Trente ans s’étaient passés depuis cet emprunt. Ayant fait un mariage d’amour et eu deux filles très serviables, Isabelle avait vu sa modeste boutique de lingerie prospérer. Cette année-là, elle songea qu’elle surmonterait sa peur du manque et rendrait visite à son frère aîné pour rembourser la moitié de la somme qu’elle lui devait. À l’arrivée de sa sœur, Michel fut tout surpris de voir l’enveloppe qu’elle glissa, toute heureuse, dans sa poche. “Le reste viendra”, chuchota-t-elle en le serrant dans ses bras. “Mais non”, fit-il, comprenant ce qui se passait et ne sachant s’il devait accepter ou non, “il y a une prescription pour les dettes !” “C’est vrai”, répondit-elle, “mais il n’y en a pas pour l’amour entre un frère et une sœur.”
Le lendemain matin, au lever du soleil, un troisième miracle se produisit. La mère de Jean, qui avait longtemps été alitée pour toutes sortes de rhumatismes, se leva en pleine santé, comme si la maladie n’avait jamais existé, au point qu’elle put préparer la pâtisserie orientale préférée de Jean, du “maakroun” bien tendre et gonflé de sirop de sucre. La nuit tombée, un météore traversa l’horizon, comme un signe que les “comptes de Noël” avaient accompli leur mission.

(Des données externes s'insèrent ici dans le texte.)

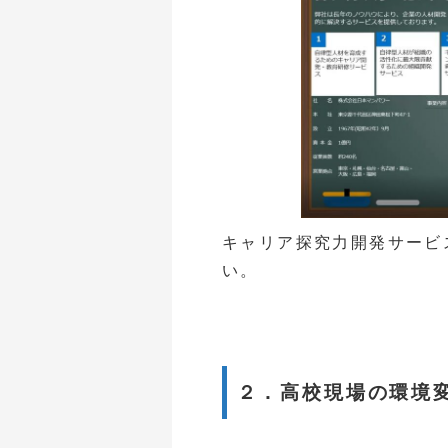
キャリア探究力開発サービ
い。
２．高校現場の環境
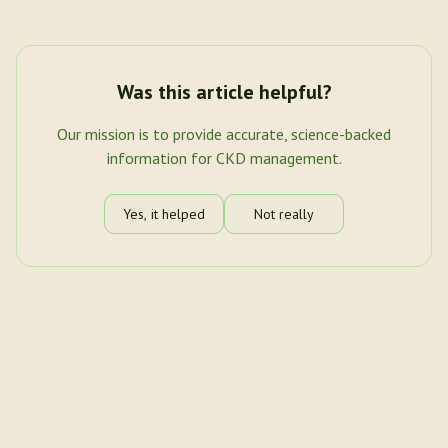
Was this article helpful?
Our mission is to provide accurate, science-backed
information for CKD management.
Yes, it helped
Not really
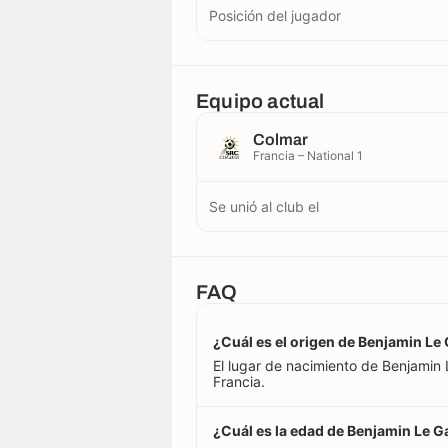
Posición del jugador
Equipo actual
Colmar
Francia – National 1
Se unió al club el
FAQ
¿Cuál es el origen de Benjamin Le
El lugar de nacimiento de Benjamin 
Francia.
¿Cuál es la edad de Benjamin Le G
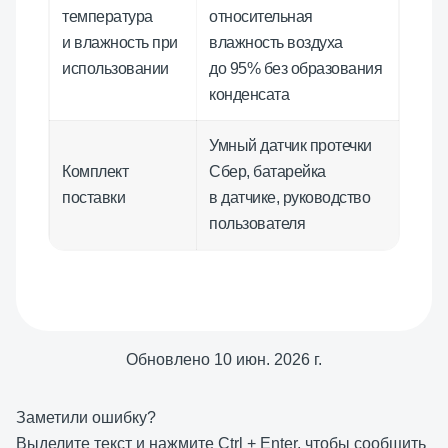
температура
относительная
и влажность при
влажность воздуха
использовании
до 95% без образования
конденсата
Умный датчик протечки
Комплект
Сбер, батарейка
поставки
в датчике, руководство
пользователя
Обновлено
10 июн. 2026 г.
Заметили ошибку?
Выделите текст и нажмите
Ctrl
+
Enter
, чтобы сообщить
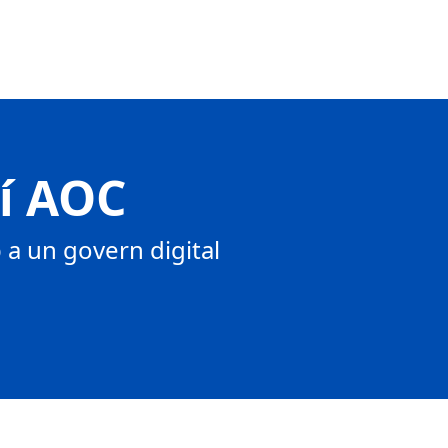
tí AOC
a un govern digital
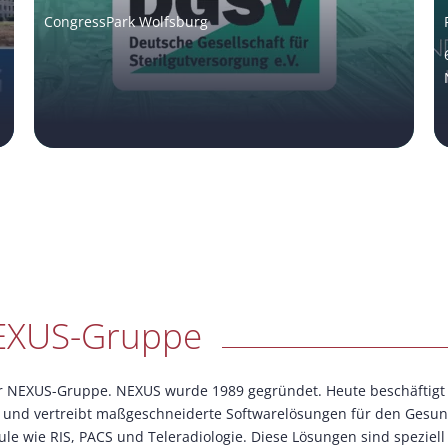
CongressPark Wolfsburg
NEXUS-Gruppe
NEXUS-Gruppe. NEXUS wurde 1989 gegründet. Heute beschäftigt d
und vertreibt maßgeschneiderte Softwarelösungen für den Gesund
le wie RIS, PACS und Teleradiologie. Diese Lösungen sind speziel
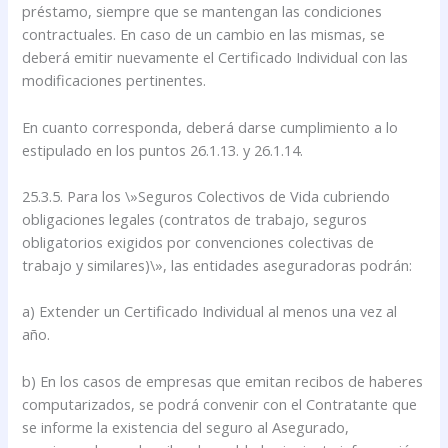
préstamo, siempre que se mantengan las condiciones
contractuales. En caso de un cambio en las mismas, se
deberá emitir nuevamente el Certificado Individual con las
modificaciones pertinentes.
En cuanto corresponda, deberá darse cumplimiento a lo
estipulado en los puntos 26.1.13. y 26.1.14.
25.3.5. Para los \»Seguros Colectivos de Vida cubriendo
obligaciones legales (contratos de trabajo, seguros
obligatorios exigidos por convenciones colectivas de
trabajo y similares)\», las entidades aseguradoras podrán:
a) Extender un Certificado Individual al menos una vez al
año.
b) En los casos de empresas que emitan recibos de haberes
computarizados, se podrá convenir con el Contratante que
se informe la existencia del seguro al Asegurado,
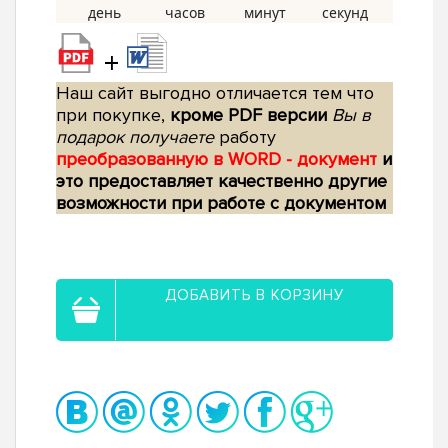
+
Наш сайт выгодно отличается тем что
при покупке,
кроме PDF версии
Вы в
подарок получаете
работу
преобразованную в WORD - документ
и
это предоставляет качественно другие
возможности при работе с документом
ДОБАВИТЬ В КОРЗИНУ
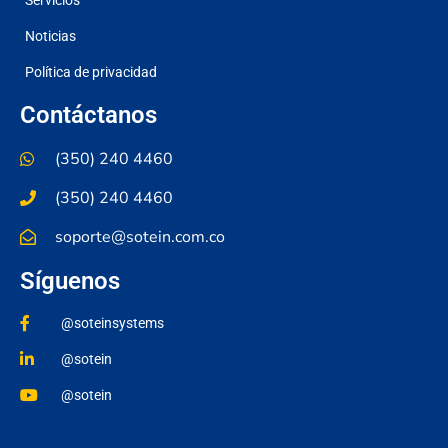
Noticias
Política de privacidad
Contáctanos
(350) 240 4460
(350) 240 4460
soporte@sotein.com.co
Síguenos
@soteinsystems
@sotein
@sotein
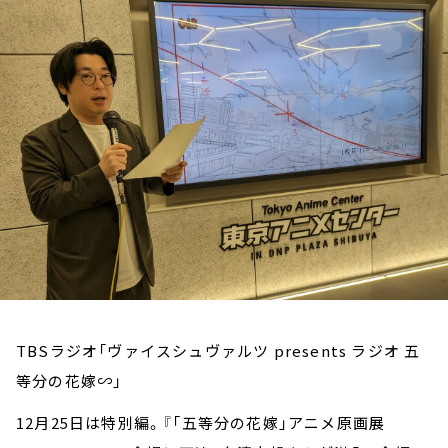
お知らせ
イベント・グッズ
YouTube
会社情報
TBSラジオ「ヴァイスシュヴァルツ presents ラジオ 五
等分の花嫁∽」
12月25日は特別編。『「五等分の花嫁」アニメ原画展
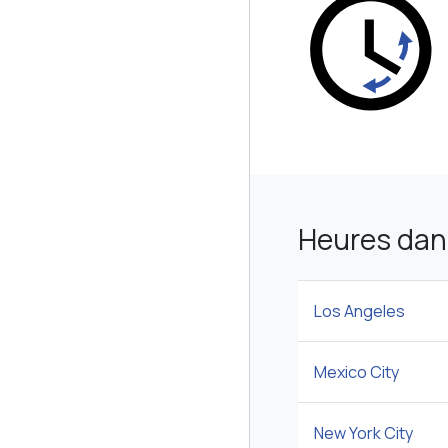
Heures dans
Los Angeles
Mexico City
New York City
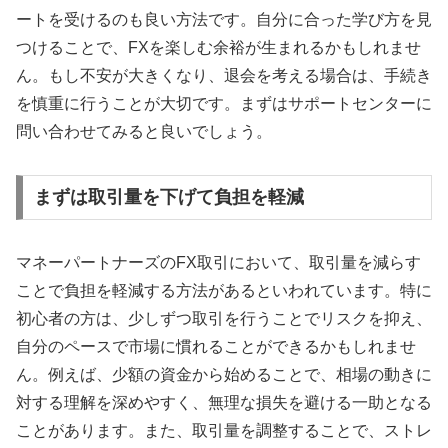
ートを受けるのも良い方法です。自分に合った学び方を見
つけることで、FXを楽しむ余裕が生まれるかもしれませ
ん。もし不安が大きくなり、退会を考える場合は、手続き
を慎重に行うことが大切です。まずはサポートセンターに
問い合わせてみると良いでしょう。
まずは取引量を下げて負担を軽減
マネーパートナーズのFX取引において、取引量を減らす
ことで負担を軽減する方法があるといわれています。特に
初心者の方は、少しずつ取引を行うことでリスクを抑え、
自分のペースで市場に慣れることができるかもしれませ
ん。例えば、少額の資金から始めることで、相場の動きに
対する理解を深めやすく、無理な損失を避ける一助となる
ことがあります。また、取引量を調整することで、ストレ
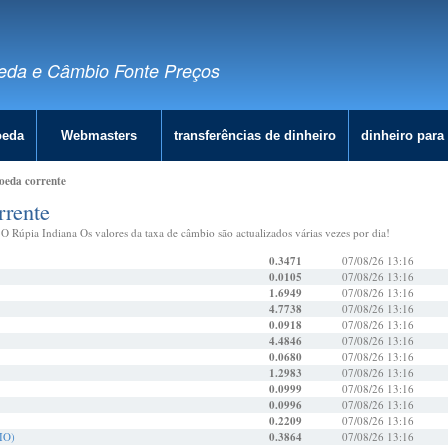
eda e Câmbio Fonte Preços
oeda
Webmasters
transferências de dinheiro
dinheiro para 
oeda corrente
rrente
O Rúpia Indiana Os valores da taxa de câmbio são actualizados várias vezes por dia!
0.3471
07/08/26 13:16
0.0105
07/08/26 13:16
1.6949
07/08/26 13:16
4.7738
07/08/26 13:16
0.0918
07/08/26 13:16
4.4846
07/08/26 13:16
0.0680
07/08/26 13:16
1.2983
07/08/26 13:16
0.0999
07/08/26 13:16
0.0996
07/08/26 13:16
0.2209
07/08/26 13:16
IO)
0.3864
07/08/26 13:16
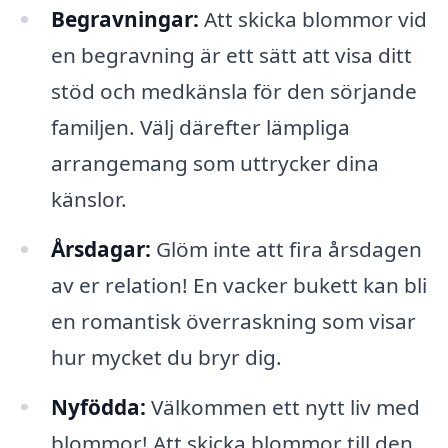
Begravningar:
Att skicka blommor vid
en begravning är ett sätt att visa ditt
stöd och medkänsla för den sörjande
familjen. Välj därefter lämpliga
arrangemang som uttrycker dina
känslor.
Årsdagar:
Glöm inte att fira årsdagen
av er relation! En vacker bukett kan bli
en romantisk överraskning som visar
hur mycket du bryr dig.
Nyfödda:
Välkommen ett nytt liv med
blommor! Att skicka blommor till den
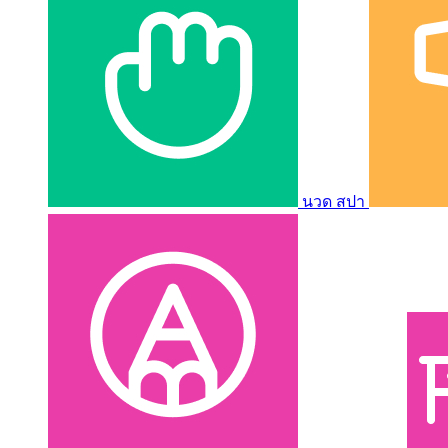
นวด สปา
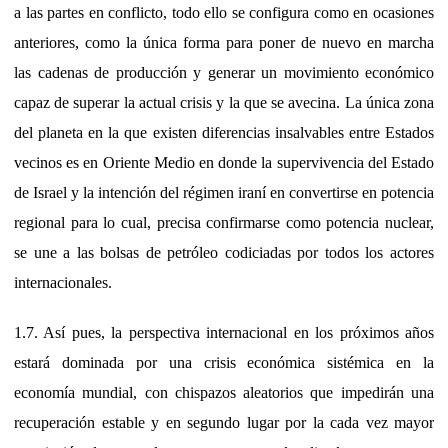
a las partes en conflicto, todo ello se configura como en ocasiones
anteriores, como la única forma para poner de nuevo en marcha
las cadenas de producción y generar un movimiento económico
capaz de superar la actual crisis y la que se avecina. La única zona
del planeta en la que existen diferencias insalvables entre Estados
vecinos es en Oriente Medio en donde la supervivencia del Estado
de Israel y la intención del régimen iraní en convertirse en potencia
regional para lo cual, precisa confirmarse como potencia nuclear,
se une a las bolsas de petróleo codiciadas por todos los actores
internacionales.
1.7. Así pues, la perspectiva internacional en los próximos años
estará dominada por una crisis económica sistémica en la
economía mundial, con chispazos aleatorios que impedirán una
recuperación estable y en segundo lugar por la cada vez mayor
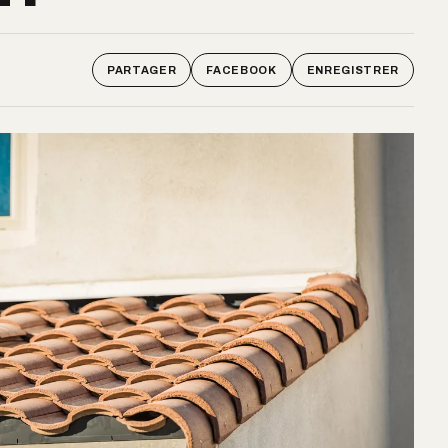
PARTAGER
FACEBOOK
ENREGISTRER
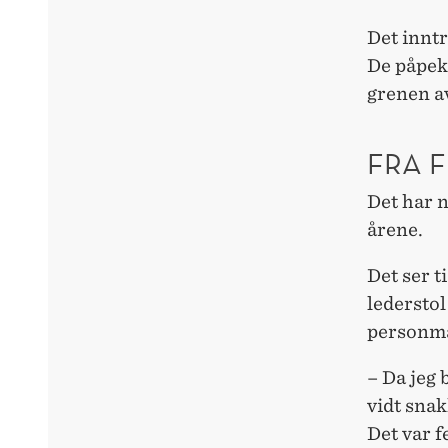
Det innt
De påpek
grenen a
FRA F
Det har n
årene.
Det ser t
lederstol
personma
– Da jeg 
vidt snak
Det var f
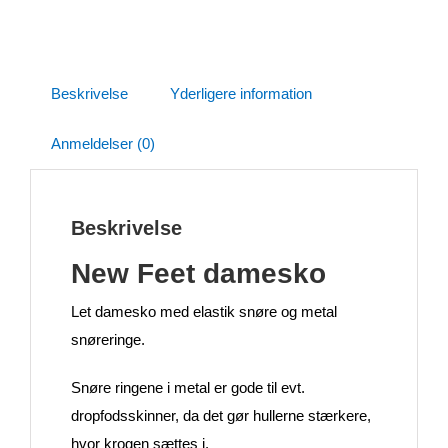
Beskrivelse
Yderligere information
Anmeldelser (0)
Beskrivelse
New Feet damesko
Let damesko med elastik snøre og metal
snøreringe.
Snøre ringene i metal er gode til evt.
dropfodsskinner, da det gør hullerne stærkere,
hvor krogen sættes i.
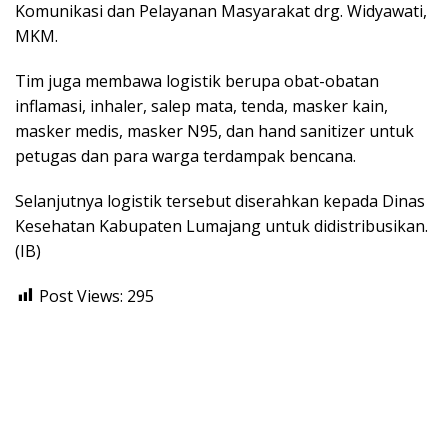
Komunikasi dan Pelayanan Masyarakat drg. Widyawati,
MKM.
Tim juga membawa logistik berupa obat-obatan
inflamasi, inhaler, salep mata, tenda, masker kain,
masker medis, masker N95, dan hand sanitizer untuk
petugas dan para warga terdampak bencana.
Selanjutnya logistik tersebut diserahkan kepada Dinas
Kesehatan Kabupaten Lumajang untuk didistribusikan.
(IB)
Post Views:
295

Avec cet effet contagieux du bien, ces miracles mirent le village en effervescence. Deux frères qui ne se parlaient plus pour une question d’héritage se réconcilièrent. Un comptable victime d’une calomnie retrouva son travail. Les “comptes de Noël” avaient établi la réputation du village, qu'on venait de loin visiter. Jean, qui était devenu un homme sage et prospère, n'oublia plus jamais qu’il est plus heureux de donner que de recevoir. Surtout à Noël. Avec Dieu aussi, il avait fait ses comptes. Il lui avait tout donné et s’était reçu en retour.
Et ainsi, le village vécut, année après année, des Noël enchanteurs, où les “comptes de Noël” étaient plus précieux que n'importe quel trésor: des pièces d’or enchantées qui encourageaient ceux qui les trouvaient à l'amour et au partage.